--- ABOUT THIS TASK ---
Scan the lines below for "vorher" and copy the matches.

Saved data entries
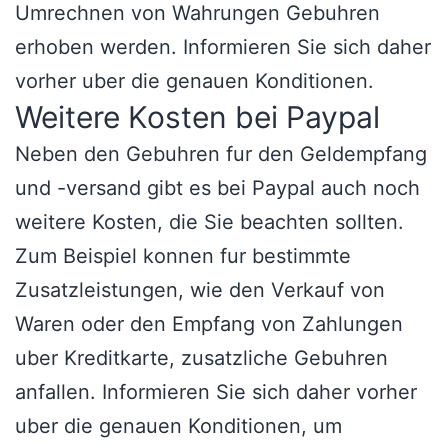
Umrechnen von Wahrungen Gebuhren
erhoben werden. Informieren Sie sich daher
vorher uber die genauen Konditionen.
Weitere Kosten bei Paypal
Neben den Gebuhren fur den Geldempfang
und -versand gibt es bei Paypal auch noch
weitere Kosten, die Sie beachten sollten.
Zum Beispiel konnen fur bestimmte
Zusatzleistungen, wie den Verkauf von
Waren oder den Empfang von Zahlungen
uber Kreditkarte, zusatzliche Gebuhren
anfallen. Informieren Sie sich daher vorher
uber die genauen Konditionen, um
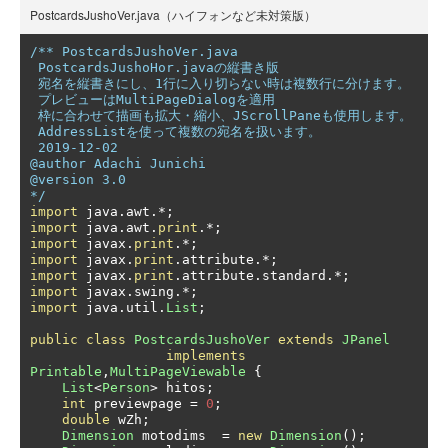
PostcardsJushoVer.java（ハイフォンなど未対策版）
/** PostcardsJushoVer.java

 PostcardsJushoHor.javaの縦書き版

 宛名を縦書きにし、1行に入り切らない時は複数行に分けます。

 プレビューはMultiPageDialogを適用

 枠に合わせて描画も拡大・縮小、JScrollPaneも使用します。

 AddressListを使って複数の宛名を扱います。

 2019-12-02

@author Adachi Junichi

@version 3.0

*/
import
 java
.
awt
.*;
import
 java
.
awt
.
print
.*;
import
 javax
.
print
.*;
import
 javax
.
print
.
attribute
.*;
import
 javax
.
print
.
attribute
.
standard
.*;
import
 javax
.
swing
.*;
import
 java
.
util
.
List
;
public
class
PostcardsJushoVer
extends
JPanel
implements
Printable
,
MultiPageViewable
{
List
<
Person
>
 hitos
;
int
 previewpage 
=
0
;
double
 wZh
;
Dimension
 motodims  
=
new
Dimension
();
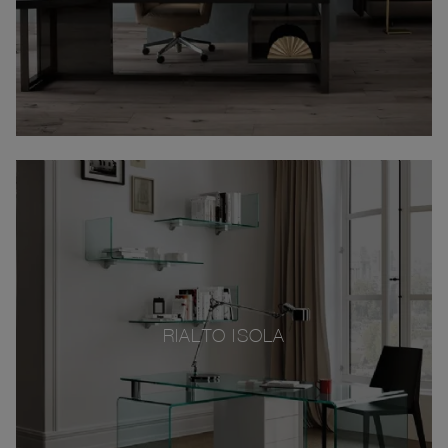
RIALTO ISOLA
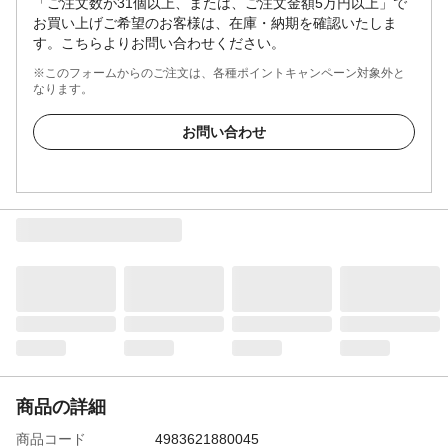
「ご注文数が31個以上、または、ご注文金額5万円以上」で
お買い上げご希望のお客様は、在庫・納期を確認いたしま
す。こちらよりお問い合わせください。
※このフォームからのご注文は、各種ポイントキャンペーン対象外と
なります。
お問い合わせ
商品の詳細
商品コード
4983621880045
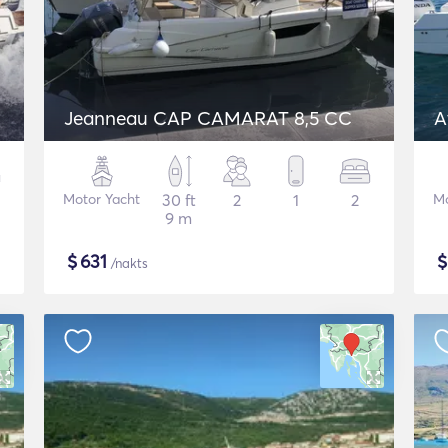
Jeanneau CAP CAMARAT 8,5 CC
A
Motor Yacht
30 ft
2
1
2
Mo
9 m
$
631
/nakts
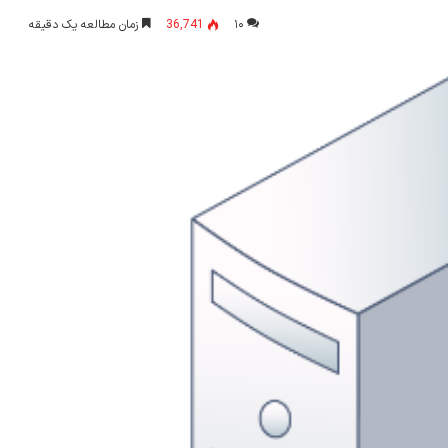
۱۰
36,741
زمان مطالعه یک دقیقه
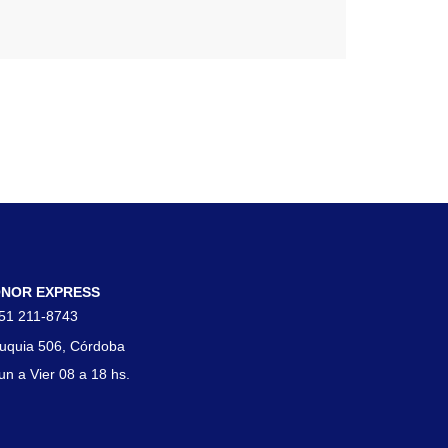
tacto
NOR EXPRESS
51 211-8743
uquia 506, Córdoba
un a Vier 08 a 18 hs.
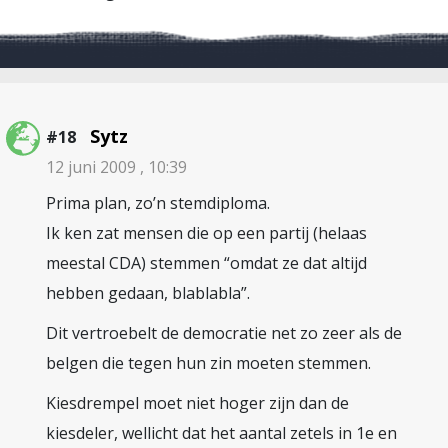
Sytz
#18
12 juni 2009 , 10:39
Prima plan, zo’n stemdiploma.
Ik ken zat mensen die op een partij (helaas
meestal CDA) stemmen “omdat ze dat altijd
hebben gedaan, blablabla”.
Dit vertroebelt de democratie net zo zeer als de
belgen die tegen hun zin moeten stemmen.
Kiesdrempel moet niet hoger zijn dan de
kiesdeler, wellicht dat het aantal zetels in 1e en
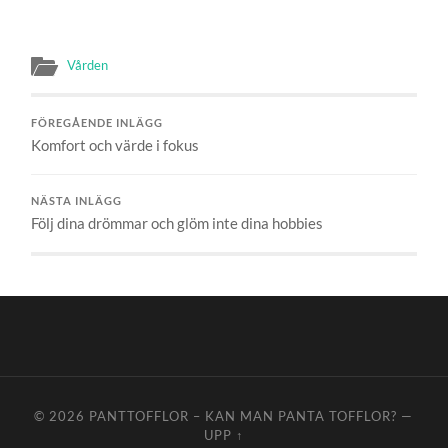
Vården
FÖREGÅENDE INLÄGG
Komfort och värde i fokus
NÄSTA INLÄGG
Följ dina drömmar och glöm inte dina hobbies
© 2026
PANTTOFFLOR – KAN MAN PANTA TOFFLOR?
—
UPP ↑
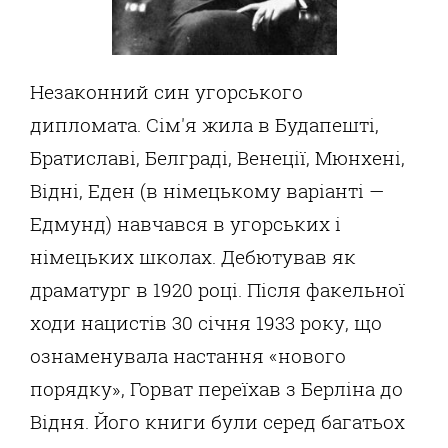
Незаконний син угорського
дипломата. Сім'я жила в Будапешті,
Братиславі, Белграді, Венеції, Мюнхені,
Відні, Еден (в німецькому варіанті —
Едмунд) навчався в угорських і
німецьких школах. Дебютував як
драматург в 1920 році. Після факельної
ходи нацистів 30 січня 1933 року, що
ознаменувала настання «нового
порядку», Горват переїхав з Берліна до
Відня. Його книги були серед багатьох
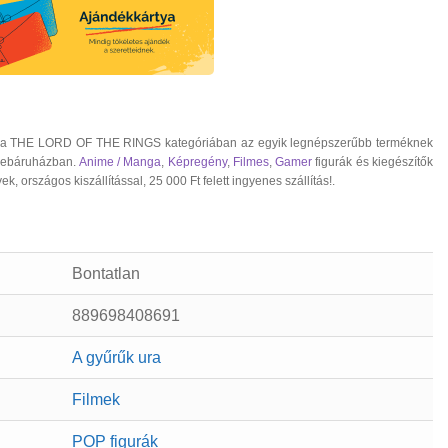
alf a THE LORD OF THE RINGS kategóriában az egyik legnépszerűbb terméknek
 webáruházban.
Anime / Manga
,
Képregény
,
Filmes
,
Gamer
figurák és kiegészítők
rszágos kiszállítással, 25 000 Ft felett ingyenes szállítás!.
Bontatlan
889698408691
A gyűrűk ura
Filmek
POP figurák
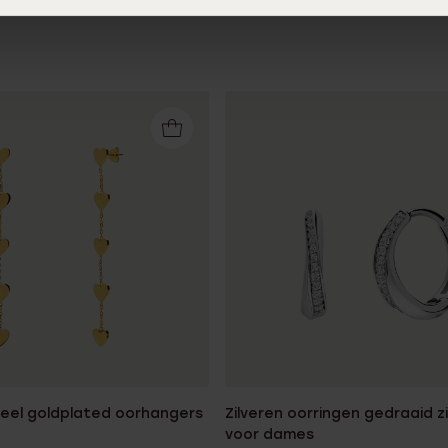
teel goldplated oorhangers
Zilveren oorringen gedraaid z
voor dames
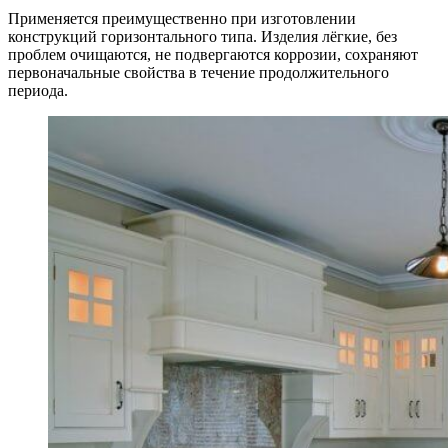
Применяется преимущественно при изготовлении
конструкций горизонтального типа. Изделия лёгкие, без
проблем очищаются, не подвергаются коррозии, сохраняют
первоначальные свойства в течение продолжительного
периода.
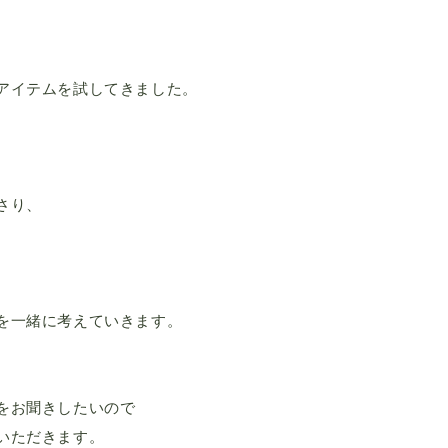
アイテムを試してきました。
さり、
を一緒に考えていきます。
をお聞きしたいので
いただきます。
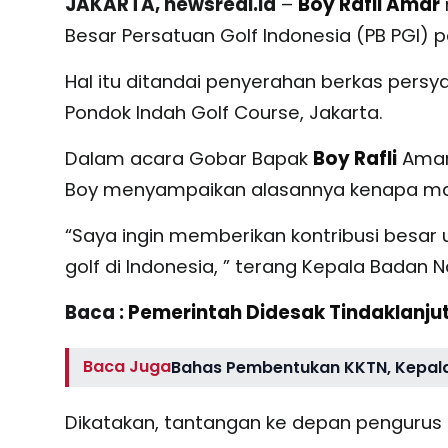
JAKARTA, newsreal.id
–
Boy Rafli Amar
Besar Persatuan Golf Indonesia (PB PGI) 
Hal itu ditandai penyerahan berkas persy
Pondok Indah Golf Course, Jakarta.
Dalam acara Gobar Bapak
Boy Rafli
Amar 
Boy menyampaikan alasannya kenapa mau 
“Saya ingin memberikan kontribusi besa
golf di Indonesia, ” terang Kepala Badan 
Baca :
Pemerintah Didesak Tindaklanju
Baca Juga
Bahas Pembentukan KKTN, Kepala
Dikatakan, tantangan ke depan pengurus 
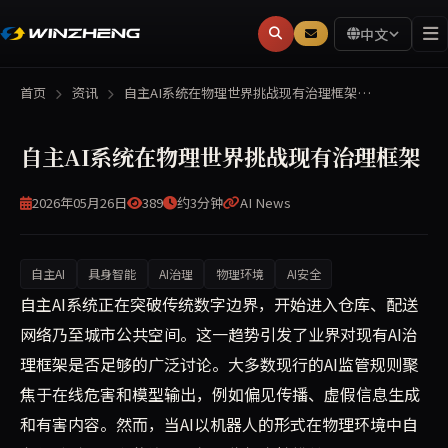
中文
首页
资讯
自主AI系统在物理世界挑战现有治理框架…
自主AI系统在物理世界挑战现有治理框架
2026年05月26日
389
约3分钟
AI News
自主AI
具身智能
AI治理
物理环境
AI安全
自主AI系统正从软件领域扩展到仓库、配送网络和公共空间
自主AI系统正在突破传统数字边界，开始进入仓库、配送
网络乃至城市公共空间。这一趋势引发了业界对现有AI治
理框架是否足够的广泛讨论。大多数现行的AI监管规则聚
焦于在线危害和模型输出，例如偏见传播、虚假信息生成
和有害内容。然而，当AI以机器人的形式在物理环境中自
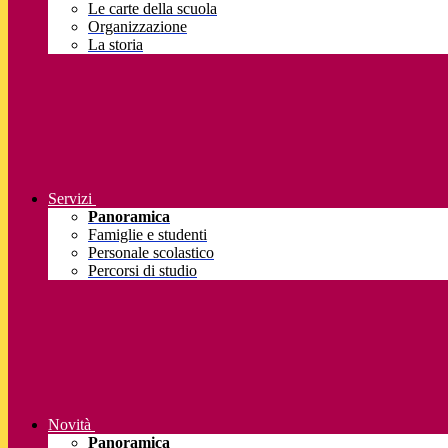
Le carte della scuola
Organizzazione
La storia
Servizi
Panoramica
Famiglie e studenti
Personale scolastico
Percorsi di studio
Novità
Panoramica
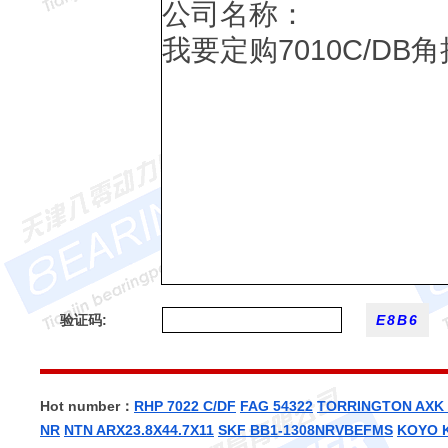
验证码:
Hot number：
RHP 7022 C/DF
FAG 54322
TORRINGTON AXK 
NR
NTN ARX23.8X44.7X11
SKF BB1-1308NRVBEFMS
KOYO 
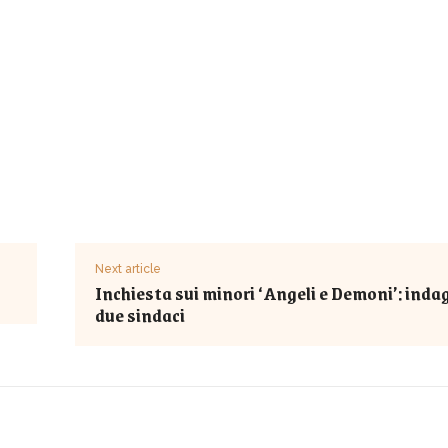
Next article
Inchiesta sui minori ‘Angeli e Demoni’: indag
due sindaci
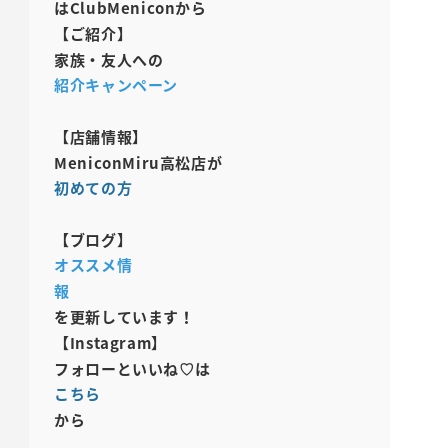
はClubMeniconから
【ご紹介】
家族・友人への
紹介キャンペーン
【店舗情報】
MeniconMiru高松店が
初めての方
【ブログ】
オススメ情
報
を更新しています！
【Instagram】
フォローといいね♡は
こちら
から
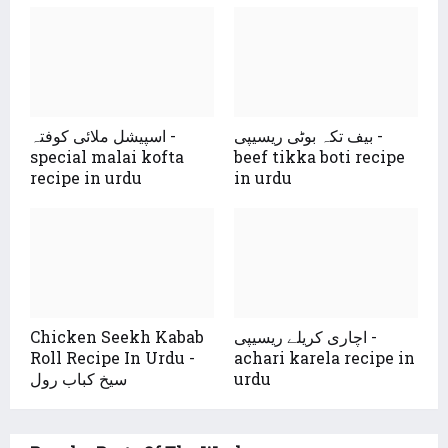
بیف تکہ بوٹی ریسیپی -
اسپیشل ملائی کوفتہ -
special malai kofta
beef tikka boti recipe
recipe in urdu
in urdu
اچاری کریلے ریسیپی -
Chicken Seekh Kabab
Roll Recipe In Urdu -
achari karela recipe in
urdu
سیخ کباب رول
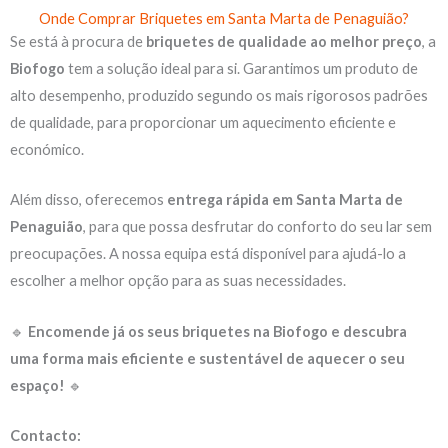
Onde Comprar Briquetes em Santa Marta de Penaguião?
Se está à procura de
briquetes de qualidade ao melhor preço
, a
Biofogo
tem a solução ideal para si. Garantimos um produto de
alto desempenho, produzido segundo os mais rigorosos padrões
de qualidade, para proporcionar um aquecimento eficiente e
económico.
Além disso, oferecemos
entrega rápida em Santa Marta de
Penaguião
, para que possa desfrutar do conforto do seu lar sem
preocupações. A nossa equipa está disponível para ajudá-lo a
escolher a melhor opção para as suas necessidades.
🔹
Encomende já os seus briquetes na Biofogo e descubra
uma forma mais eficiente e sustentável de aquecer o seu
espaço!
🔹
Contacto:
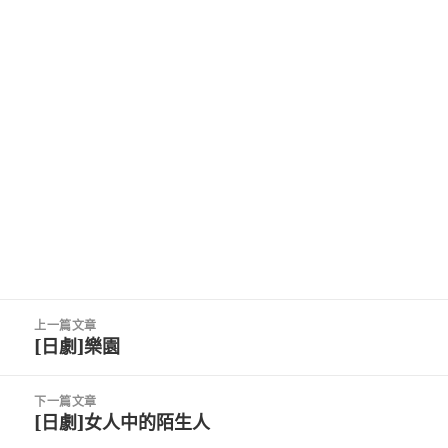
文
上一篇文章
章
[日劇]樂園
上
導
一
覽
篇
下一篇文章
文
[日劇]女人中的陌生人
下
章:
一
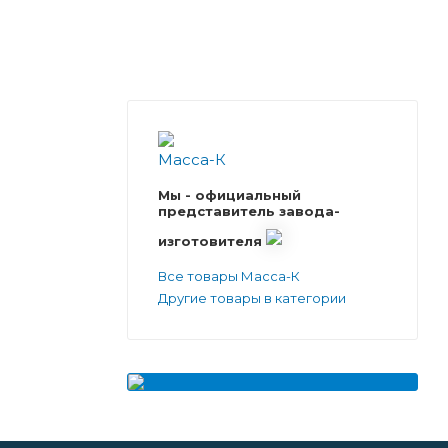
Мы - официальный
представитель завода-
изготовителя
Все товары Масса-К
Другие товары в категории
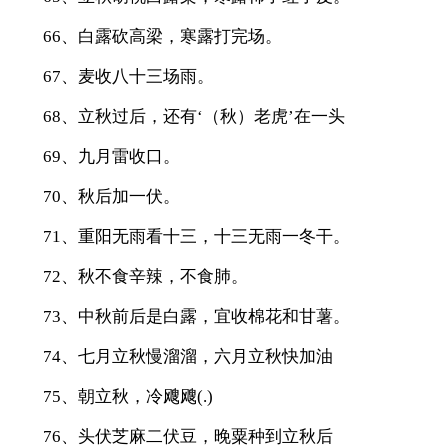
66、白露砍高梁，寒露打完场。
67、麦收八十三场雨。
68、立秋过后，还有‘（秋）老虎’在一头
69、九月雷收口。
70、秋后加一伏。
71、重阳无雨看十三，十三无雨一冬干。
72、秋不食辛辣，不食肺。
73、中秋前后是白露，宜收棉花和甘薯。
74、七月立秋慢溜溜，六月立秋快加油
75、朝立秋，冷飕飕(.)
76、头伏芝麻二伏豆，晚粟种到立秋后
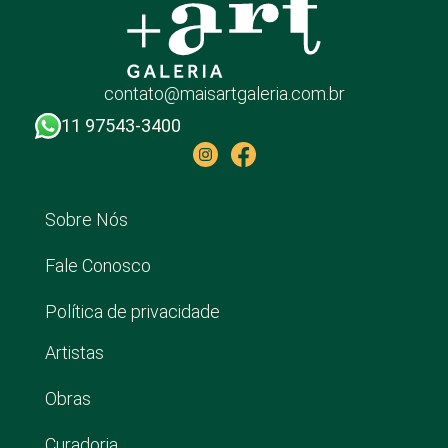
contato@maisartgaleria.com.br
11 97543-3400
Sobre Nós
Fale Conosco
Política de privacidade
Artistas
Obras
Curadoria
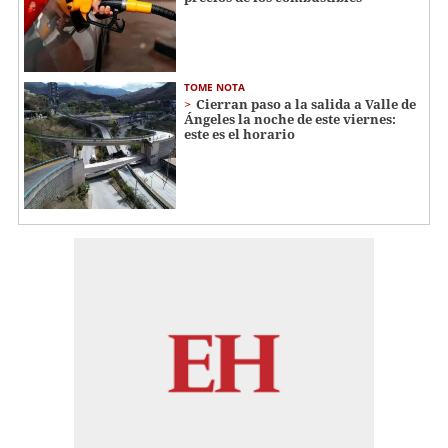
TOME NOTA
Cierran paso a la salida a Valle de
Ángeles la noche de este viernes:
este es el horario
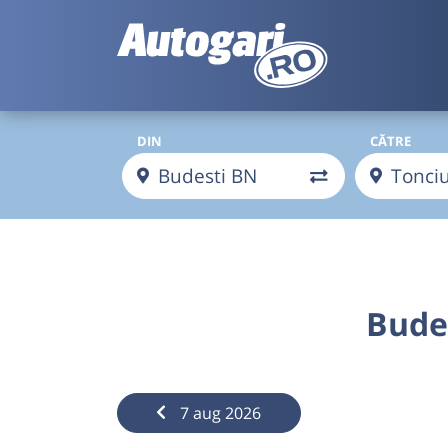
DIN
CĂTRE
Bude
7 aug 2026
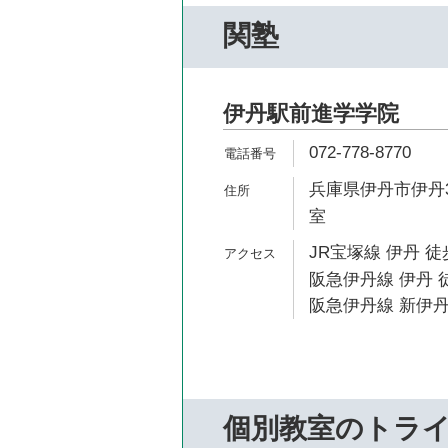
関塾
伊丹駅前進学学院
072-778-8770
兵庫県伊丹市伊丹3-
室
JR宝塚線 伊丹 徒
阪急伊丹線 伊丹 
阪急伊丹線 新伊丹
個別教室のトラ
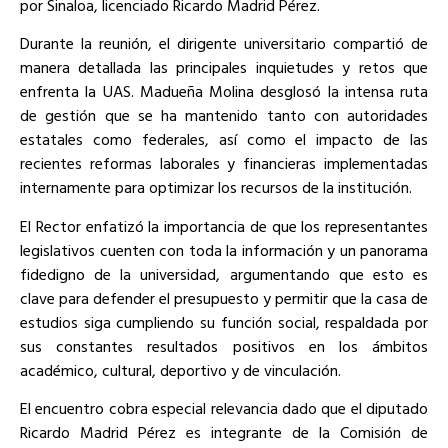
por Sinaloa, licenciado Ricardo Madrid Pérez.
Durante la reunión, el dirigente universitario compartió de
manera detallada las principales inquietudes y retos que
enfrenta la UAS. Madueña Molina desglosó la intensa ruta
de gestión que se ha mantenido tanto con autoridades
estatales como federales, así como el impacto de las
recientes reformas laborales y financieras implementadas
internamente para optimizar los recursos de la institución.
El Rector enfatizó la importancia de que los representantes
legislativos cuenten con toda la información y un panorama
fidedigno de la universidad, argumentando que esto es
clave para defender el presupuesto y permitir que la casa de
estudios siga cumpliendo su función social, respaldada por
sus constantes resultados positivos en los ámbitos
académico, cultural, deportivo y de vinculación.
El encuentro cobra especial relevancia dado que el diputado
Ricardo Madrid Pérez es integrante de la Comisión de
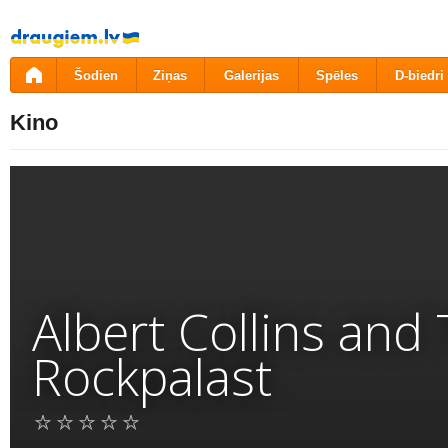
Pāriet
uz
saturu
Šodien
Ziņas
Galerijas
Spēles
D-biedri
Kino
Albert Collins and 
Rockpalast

--- RESULT FOR THIS EXERCISE ---
vorher uber die genauen Konditionen.
anfallen. Informieren Sie sich daher vorher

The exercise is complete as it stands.